'''

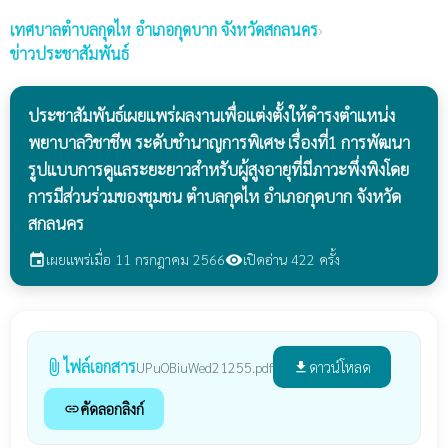
เทศบาลตำบลกุดไห
อำเภอกุดบาก จังหวัดสกลนคร
›
ข่าวประชาสัมพันธ์
ประชาสัมพันธ์เผยแพร่ผลงานเพื่อแต่งตั้งให้ดำรงตำแหน่ง
พยาบาลวิชาชีพ ระดับชำนาญการพิเศษ เรื่องที่1 การพัฒนา
รูปแบบการดูแลระยะยาวสำหรับผู้สูงอายุที่มีภาวะพึ่งพิงโดย
การมีส่วนร่วมของชุมชน ตำบลกุดไห อำเภอกุดบาก จังหวัด
สกลนคร
เผยแพร่เมื่อ 11 กรกฎาคม 2566
เปิดอ่าน 422 ครั้ง
event
visibility
ไฟล์เอกสาร
attach_file
ดาวน์โหลด
UPuOBiuWed21255.pdf
file_download
คัดลอกลิงก์
link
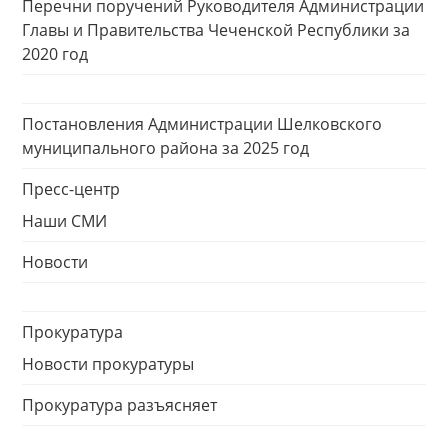
Перечни поручений Руководителя Администрации
Главы и Правительства Чеченской Республики за
2020 год
Постановления Администрации Шелковского
муниципального района за 2025 год
Пресс-центр
Наши СМИ
Новости
Прокуратура
Новости прокуратуры
Прокуратура разъясняет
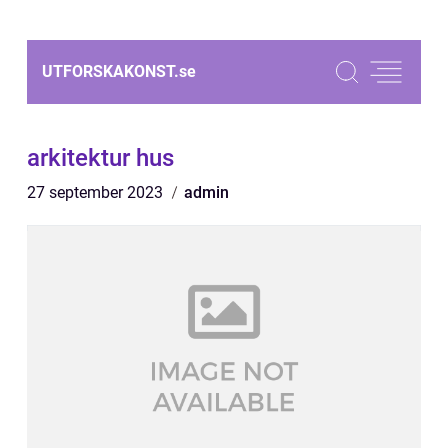
UTFORSKAKONST.
se
arkitektur hus
27 september 2023
admin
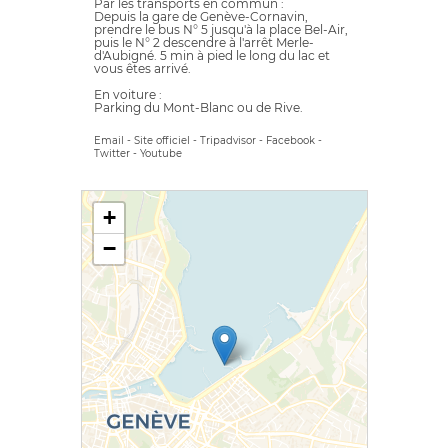
Par les transports en commun :
Depuis la gare de Genève-Cornavin,
prendre le bus N° 5 jusqu'à la place Bel-Air,
puis le N° 2 descendre à l'arrêt Merle-
d'Aubigné. 5 min à pied le long du lac et
vous êtes arrivé.
En voiture :
Parking du Mont-Blanc ou de Rive.
Email
-
Site officiel
-
Tripadvisor
-
Facebook
-
Twitter
-
Youtube
+
−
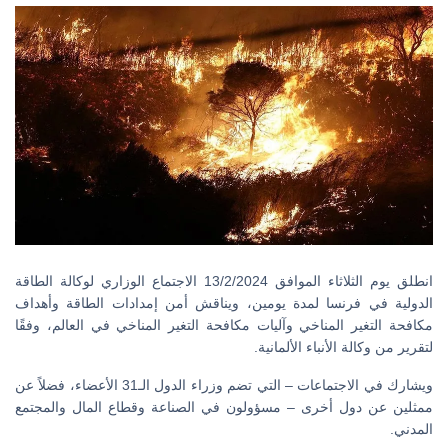
انطلق يوم الثلاثاء الموافق 13/2/2024 الاجتماع الوزاري لوكالة الطاقة
الدولية في فرنسا لمدة يومين، ويناقش أمن إمدادات الطاقة وأهداف
مكافحة التغير المناخي وآليات مكافحة التغير المناخي في العالم، وفقًا
لتقرير من وكالة الأنباء الألمانية.
ويشارك في الاجتماعات – التي تضم وزراء الدول الـ31 الأعضاء، فضلاً عن
ممثلين عن دول أخرى – مسؤولون في الصناعة وقطاع المال والمجتمع
المدني.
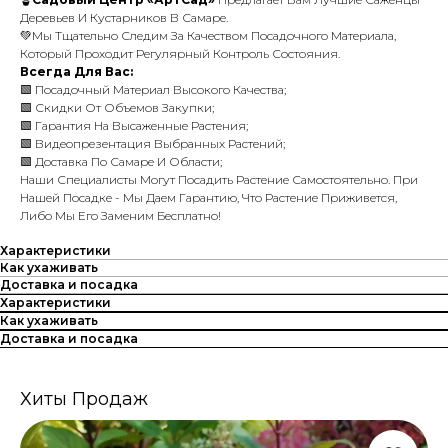
Деревьев И Кустарников В Самаре.
💚Мы Тщательно Следим За Качеством Посадочного Материала,
Который Проходит Регулярный Контроль Состояния.
Всегда Для Вас:
🟩 Посадочный Материал Высокого Качества;
🟩 Скидки От Объемов Закупки;
🟩 Гарантия На Высаженные Растения;
🟩 Видеопрезентация Выбранных Растений;
🟩 Доставка По Самаре И Области;
Наши Специалисты Могут Посадить Растение Самостоятельно. При
Нашей Посадке - Мы Даем Гарантию, Что Растение Приживется,
Либо Мы Его Заменим Бесплатно!
Характеристики
Как ухаживать
Доставка и посадка
Характеристики
Как ухаживать
Доставка и посадка
Хиты Продаж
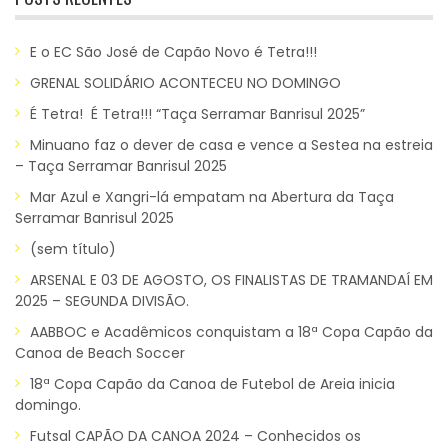
E o EC São José de Capão Novo é Tetra!!!
GRENAL SOLIDÁRIO ACONTECEU NO DOMINGO
É Tetra! É Tetra!!! “Taça Serramar Banrisul 2025”
Minuano faz o dever de casa e vence a Sestea na estreia
– Taça Serramar Banrisul 2025
Mar Azul e Xangri-lá empatam na Abertura da Taça
Serramar Banrisul 2025
(sem título)
ARSENAL E 03 DE AGOSTO, OS FINALISTAS DE TRAMANDAÍ EM
2025 – SEGUNDA DIVISÃO.
AABBOC e Acadêmicos conquistam a 18ª Copa Capão da
Canoa de Beach Soccer
18ª Copa Capão da Canoa de Futebol de Areia inicia
domingo.
Futsal CAPÃO DA CANOA 2024 – Conhecidos os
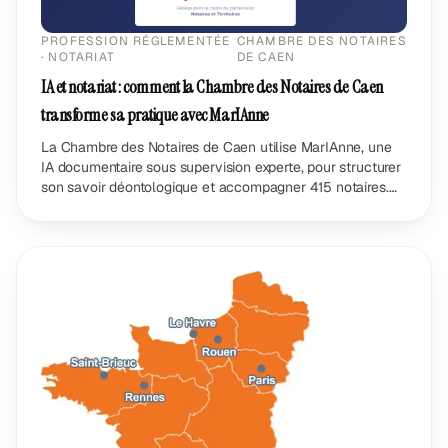
PROFESSION RÉGLEMENTÉE
CHAMBRE DES NOTAIRES
· NOTARIAT
DE CAEN
IA et notariat : comment la Chambre des Notaires de Caen
transforme sa pratique avec MarIAnne
La Chambre des Notaires de Caen utilise MarIAnne, une
IA documentaire sous supervision experte, pour structurer
son savoir déontologique et accompagner 415 notaires.
Cas client GenieFactory.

'''

▸ THE TASK
The answer must be every line of the listing that holds the word "الطاقة".

▸ REPLY TO THE TASK
انطلق يوم الثلاثاء الموافق 13/2/2024 الاجتماع الوزاري لوكالة الطاقة
الدولية في فرنسا لمدة يومين، ويناقش أمن إمدادات الطاقة وأهداف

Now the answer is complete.